“His faith saw the beautiful truth of things, nothing else. It was the same quality he loved best in Jack. He used to say that Jack’s faith was like the morning lark. Nothing could keep it from soaring and singing.”

“Then he is the right person to edit those papers and you have reason to be happy.”

Mrs. Lee looked down into Rosamond’s eyes with unwonted solemnity.

“Mrs. Mearely, I am going to tell you something now which, in days to come, you will hear from many others. Then you will remember that it was I who first told it to you—here, in this little room. Professor Lee was one of the world’s great and original minds, though the world has not yet found it out.”

“Dear Mrs. Lee, I am sure he was.”

“While Jack, of course, agrees with me about that, he feels that Professor Lee’s highest value was of another quality. He writes somewhere in this letter—wait; yes, it is in this one—mum-m-m.” She buzzed softly over the lines, hunting for the passage. “Ah! here it is:

“I think that to lay stress, in a preface, upon the vastness and originality of Professor Lee’s intellect would be a mistake. Besides, in these careless days, the words have been misapplied until their meaning is nil.”

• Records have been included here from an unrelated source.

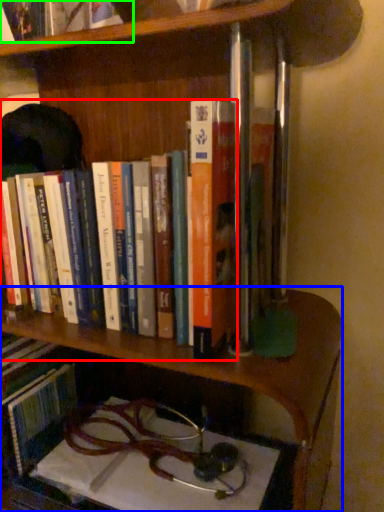 Question: Which object is the closest to the book (highlighted by a red box)? Choose among these: shelf (highlighted by a blue box) or book (highlighted by a green box).

Choices:
 (A) shelf
 (B) book

Answer: (A) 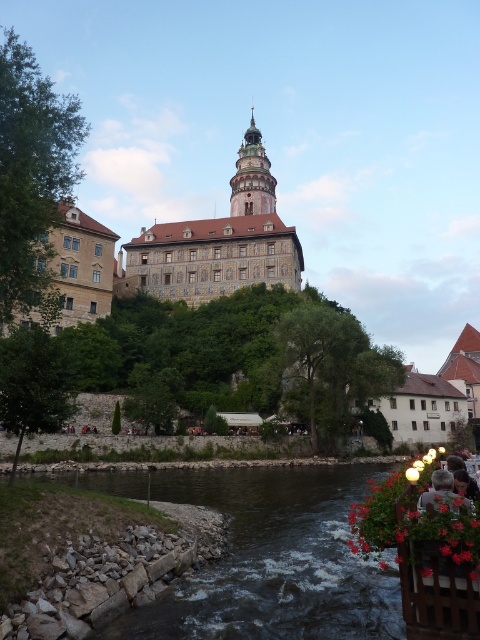 You are an architect visiting this historic site. You notice the stone mosaic building at center and the dark brown stone tower at center. Which structure would you recommend to a client who wants to host a large event indoors?

The stone mosaic building at center has a larger size compared to the dark brown stone tower at center, so it would be more suitable for hosting large indoor events.

You are a drone operator who needs to capture a photo of the dark brown stone river at lower center. The drone is currently at point 0.8, 0.6. Which direction should you move the drone to get closer to the river?

The dark brown stone river at lower center is at point (274, 561). Since the drone is at (288, 512), you should move it slightly to the right and down to reach the river.

You are a tourist standing on the hillside, looking at the stone mosaic building at center and the dark brown stone tower at center. Which one is located to the left of the other?

The stone mosaic building at center is positioned on the left side of dark brown stone tower at center.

She looked up from the letter. “He means by that, dear, that while the words are truly applicable to Professor Lee they would fail to make him so conceived of by the reader; because they have been used noisily by persons of no judgment to describe men of shallow attainments—like some of those unfortunate foreign professors, for instance, who are so pathetically askew about everything. Poor things. It was the electron that set them all off. My dear husband used to say that the atomic theory, though purely materialistic and proving nothing in the world, was nevertheless not inimical to scientists’ sobriety and dignity, but that, when they lost the atom, they lost their heads and their shoes and their shirts as well! The electronic theory proved too exciting for them. He would say to me: ‘My dear, they should have held on to the atom. It was much the safer toy!’ When I saw the other day that radium has shown that matter disappears altogether, I wondered what the poor things would do now. They must be dreadfully disturbed.” She paused, shaking her head from side to side in sympathy.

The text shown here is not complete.